▸ WHAT YOU WILL DO
Output the entries in full and verbatim, pictures omitted.

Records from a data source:
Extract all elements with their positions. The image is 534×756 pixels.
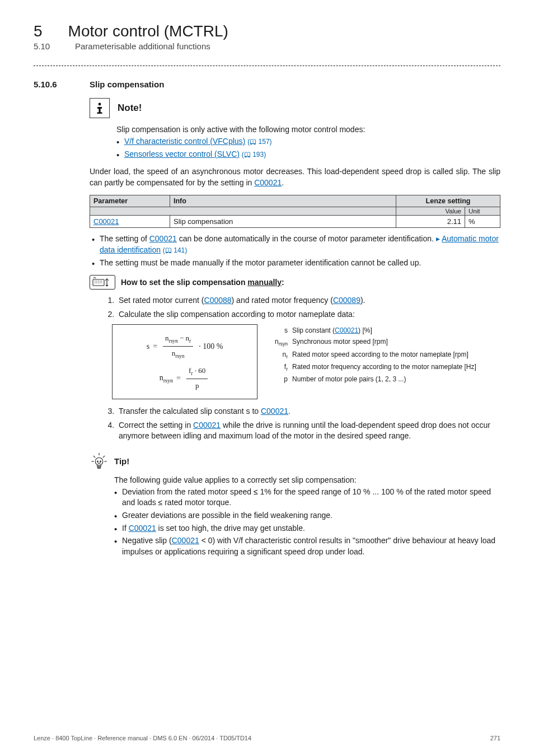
- step-item: Calculate the slip compensation accordin…: [116, 309, 500, 320]
- list-item: The setting must be made manually if the…: [92, 258, 500, 269]
- note-header: Note!: [90, 98, 500, 118]
- th-lenze: Lenze setting: [396, 195, 500, 207]
- link-c00021[interactable]: C00021: [149, 234, 177, 243]
- svg-point-0: [99, 103, 101, 106]
- th-parameter: Parameter: [90, 195, 170, 207]
- page-footer: Lenze · 8400 TopLine · Reference manual …: [34, 735, 500, 741]
- note-body: Slip compensation is only active with th…: [116, 125, 500, 160]
- page-ref: (🕮 141): [163, 246, 187, 254]
- section-header-row: 5.10.6 Slip compensation: [34, 80, 500, 89]
- step-item: Set rated motor current (C00088) and rat…: [116, 295, 500, 306]
- page-ref: (🕮 193): [242, 151, 266, 158]
- footer-left: Lenze · 8400 TopLine · Reference manual …: [34, 735, 251, 741]
- section-number: 5.10.6: [34, 80, 67, 89]
- link-c00021[interactable]: C00021: [193, 421, 221, 430]
- link-vfc[interactable]: V/f characteristic control (VFCplus): [124, 137, 245, 146]
- svg-line-9: [103, 456, 105, 458]
- svg-line-8: [93, 456, 95, 458]
- link-slvc[interactable]: Sensorless vector control (SLVC): [124, 150, 240, 158]
- cell-param: C00021: [90, 216, 170, 228]
- cell-unit: %: [465, 216, 500, 228]
- cell-info: Slip compensation: [170, 216, 396, 228]
- note-intro: Slip compensation is only active with th…: [116, 125, 500, 134]
- th-unit: Unit: [465, 207, 500, 216]
- body-paragraph: Under load, the speed of an asynchronous…: [90, 166, 500, 188]
- section-subtitle: Parameterisable additional functions: [75, 41, 210, 51]
- section-subheading: 5.10 Parameterisable additional function…: [34, 41, 500, 51]
- note-item: Sensorless vector control (SLVC) (🕮 193): [116, 149, 500, 160]
- lightbulb-icon: [90, 452, 109, 471]
- info-icon: [90, 98, 110, 118]
- link-c00088[interactable]: C00088: [204, 296, 232, 305]
- link-c00021[interactable]: C00021: [254, 178, 282, 187]
- steps-list: Set rated motor current (C00088) and rat…: [116, 295, 500, 320]
- page-ref: (🕮 157): [247, 138, 271, 146]
- tip-body: The following guide value applies to a c…: [114, 475, 500, 558]
- howto-header: How to set the slip compensation manuall…: [90, 275, 500, 290]
- divider: [34, 66, 500, 66]
- link-c00021[interactable]: C00021: [261, 407, 288, 416]
- parameter-table: Parameter Info Lenze setting Value Unit …: [90, 195, 500, 228]
- svg-point-12: [95, 458, 103, 465]
- link-c00089[interactable]: C00089: [333, 296, 360, 305]
- tip-label: Tip!: [114, 456, 129, 466]
- tip-item: Deviation from the rated motor speed ≤ 1…: [114, 487, 500, 508]
- post-table-list: The setting of C00021 can be done automa…: [92, 234, 500, 268]
- steps-list-continued: Transfer the calculated slip constant s …: [116, 406, 500, 442]
- formula-legend: sSlip constant (C00021) [%] nrsynSynchro…: [269, 324, 500, 385]
- svg-point-15: [97, 461, 99, 462]
- note-item: V/f characteristic control (VFCplus) (🕮 …: [116, 136, 500, 147]
- svg-rect-3: [97, 113, 102, 114]
- cell-value: 2.11: [396, 216, 465, 228]
- chapter-heading: 5 Motor control (MCTRL): [34, 22, 500, 40]
- chapter-title: Motor control (MCTRL): [68, 22, 228, 40]
- link-c00021[interactable]: C00021: [129, 524, 156, 533]
- svg-rect-2: [99, 107, 100, 113]
- step-item: Correct the setting in C00021 while the …: [116, 420, 500, 442]
- formula-box: s = nrsyn − nrnrsyn · 100 % nrsyn = fr ·…: [112, 324, 257, 399]
- howto-title: How to set the slip compensation manuall…: [121, 278, 284, 287]
- tip-item: Negative slip (C00021 < 0) with V/f char…: [114, 535, 500, 557]
- list-item: The setting of C00021 can be done automa…: [92, 234, 500, 255]
- tip-header: Tip!: [90, 452, 500, 471]
- procedure-icon: [90, 275, 115, 290]
- section-subnumber: 5.10: [34, 41, 49, 51]
- th-info: Info: [170, 195, 396, 207]
- link-c00021[interactable]: C00021: [335, 326, 358, 334]
- note-label: Note!: [118, 102, 142, 114]
- link-c00021[interactable]: C00021: [172, 536, 199, 545]
- tip-intro: The following guide value applies to a c…: [114, 475, 500, 484]
- svg-rect-14: [97, 467, 100, 468]
- formula-block: s = nrsyn − nrnrsyn · 100 % nrsyn = fr ·…: [112, 324, 500, 399]
- tip-item: If C00021 is set too high, the drive may…: [114, 523, 500, 534]
- chapter-number: 5: [34, 22, 43, 40]
- footer-page-number: 271: [490, 735, 500, 741]
- svg-rect-13: [97, 465, 101, 467]
- link-c00021-cell[interactable]: C00021: [93, 217, 119, 226]
- svg-point-16: [100, 461, 101, 462]
- step-item: Transfer the calculated slip constant s …: [116, 406, 500, 417]
- th-value: Value: [396, 207, 465, 216]
- tip-item: Greater deviations are possible in the f…: [114, 510, 500, 521]
- section-title: Slip compensation: [90, 80, 164, 89]
- note-list: V/f characteristic control (VFCplus) (🕮 …: [116, 136, 500, 160]
- tip-list: Deviation from the rated motor speed ≤ 1…: [114, 487, 500, 558]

▸ EXERCISE ANSWER
Extract all elements with their positions. The image is 534×756 pixels.
- step-item: Calculate the slip compensation accordin…: [116, 309, 500, 320]
- list-item: The setting must be made manually if the…: [92, 258, 500, 269]
- note-header: Note!: [90, 98, 500, 118]
- th-lenze: Lenze setting: [396, 195, 500, 207]
- link-c00021[interactable]: C00021: [149, 234, 177, 243]
- svg-point-0: [99, 103, 101, 106]
- th-parameter: Parameter: [90, 195, 170, 207]
- page-footer: Lenze · 8400 TopLine · Reference manual …: [34, 735, 500, 741]
- note-body: Slip compensation is only active with th…: [116, 125, 500, 160]
- page-ref: (🕮 141): [163, 246, 187, 254]
- section-header-row: 5.10.6 Slip compensation: [34, 80, 500, 89]
- step-item: Set rated motor current (C00088) and rat…: [116, 295, 500, 306]
- page-ref: (🕮 193): [242, 151, 266, 158]
- footer-left: Lenze · 8400 TopLine · Reference manual …: [34, 735, 251, 741]
- section-number: 5.10.6: [34, 80, 67, 89]
- link-c00021[interactable]: C00021: [193, 421, 221, 430]
- link-vfc[interactable]: V/f characteristic control (VFCplus): [124, 137, 245, 146]
- svg-line-9: [103, 456, 105, 458]
- svg-line-8: [93, 456, 95, 458]
- link-slvc[interactable]: Sensorless vector control (SLVC): [124, 150, 240, 158]
- cell-param: C00021: [90, 216, 170, 228]
- cell-unit: %: [465, 216, 500, 228]
- cell-info: Slip compensation: [170, 216, 396, 228]
- note-intro: Slip compensation is only active with th…: [116, 125, 500, 134]
- th-unit: Unit: [465, 207, 500, 216]
- body-paragraph: Under load, the speed of an asynchronous…: [90, 166, 500, 188]
- section-subtitle: Parameterisable additional functions: [75, 41, 210, 51]
- section-subheading: 5.10 Parameterisable additional function…: [34, 41, 500, 51]
- note-item: Sensorless vector control (SLVC) (🕮 193): [116, 149, 500, 160]
- lightbulb-icon: [90, 452, 109, 471]
- info-icon: [90, 98, 110, 118]
- link-c00088[interactable]: C00088: [204, 296, 232, 305]
- link-c00021[interactable]: C00021: [254, 178, 282, 187]
- steps-list: Set rated motor current (C00088) and rat…: [116, 295, 500, 320]
- page-ref: (🕮 157): [247, 138, 271, 146]
- tip-body: The following guide value applies to a c…: [114, 475, 500, 558]
- howto-header: How to set the slip compensation manuall…: [90, 275, 500, 290]
- divider: [34, 66, 500, 66]
- link-c00021[interactable]: C00021: [261, 407, 288, 416]
- parameter-table: Parameter Info Lenze setting Value Unit …: [90, 195, 500, 228]
- svg-point-12: [95, 458, 103, 465]
- link-c00089[interactable]: C00089: [333, 296, 360, 305]
- tip-label: Tip!: [114, 456, 129, 466]
- tip-item: Deviation from the rated motor speed ≤ 1…: [114, 487, 500, 508]
- post-table-list: The setting of C00021 can be done automa…: [92, 234, 500, 268]
- steps-list-continued: Transfer the calculated slip constant s …: [116, 406, 500, 442]
- formula-legend: sSlip constant (C00021) [%] nrsynSynchro…: [269, 324, 500, 385]
- svg-point-15: [97, 461, 99, 462]
- note-item: V/f characteristic control (VFCplus) (🕮 …: [116, 136, 500, 147]
- svg-rect-3: [97, 113, 102, 114]
- cell-value: 2.11: [396, 216, 465, 228]
- chapter-heading: 5 Motor control (MCTRL): [34, 22, 500, 40]
- chapter-title: Motor control (MCTRL): [68, 22, 228, 40]
- link-c00021[interactable]: C00021: [129, 524, 156, 533]
- svg-rect-2: [99, 107, 100, 113]
- step-item: Correct the setting in C00021 while the …: [116, 420, 500, 442]
- formula-box: s = nrsyn − nrnrsyn · 100 % nrsyn = fr ·…: [112, 324, 257, 399]
- howto-title: How to set the slip compensation manuall…: [121, 278, 284, 287]
- tip-item: Negative slip (C00021 < 0) with V/f char…: [114, 535, 500, 557]
- list-item: The setting of C00021 can be done automa…: [92, 234, 500, 255]
- tip-header: Tip!: [90, 452, 500, 471]
- procedure-icon: [90, 275, 115, 290]
- section-subnumber: 5.10: [34, 41, 49, 51]
- th-info: Info: [170, 195, 396, 207]
- link-c00021[interactable]: C00021: [335, 326, 358, 334]
- note-label: Note!: [118, 102, 142, 114]
- link-c00021[interactable]: C00021: [172, 536, 199, 545]
- tip-intro: The following guide value applies to a c…: [114, 475, 500, 484]
- svg-rect-14: [97, 467, 100, 468]
- formula-block: s = nrsyn − nrnrsyn · 100 % nrsyn = fr ·…: [112, 324, 500, 399]
- tip-item: If C00021 is set too high, the drive may…: [114, 523, 500, 534]
- chapter-number: 5: [34, 22, 43, 40]
- footer-page-number: 271: [490, 735, 500, 741]
- svg-rect-13: [97, 465, 101, 467]
- link-c00021-cell[interactable]: C00021: [93, 217, 119, 226]
- svg-point-16: [100, 461, 101, 462]
- step-item: Transfer the calculated slip constant s …: [116, 406, 500, 417]
- th-value: Value: [396, 207, 465, 216]
- tip-item: Greater deviations are possible in the f…: [114, 510, 500, 521]
- section-title: Slip compensation: [90, 80, 164, 89]
- note-list: V/f characteristic control (VFCplus) (🕮 …: [116, 136, 500, 160]
- tip-list: Deviation from the rated motor speed ≤ 1…: [114, 487, 500, 558]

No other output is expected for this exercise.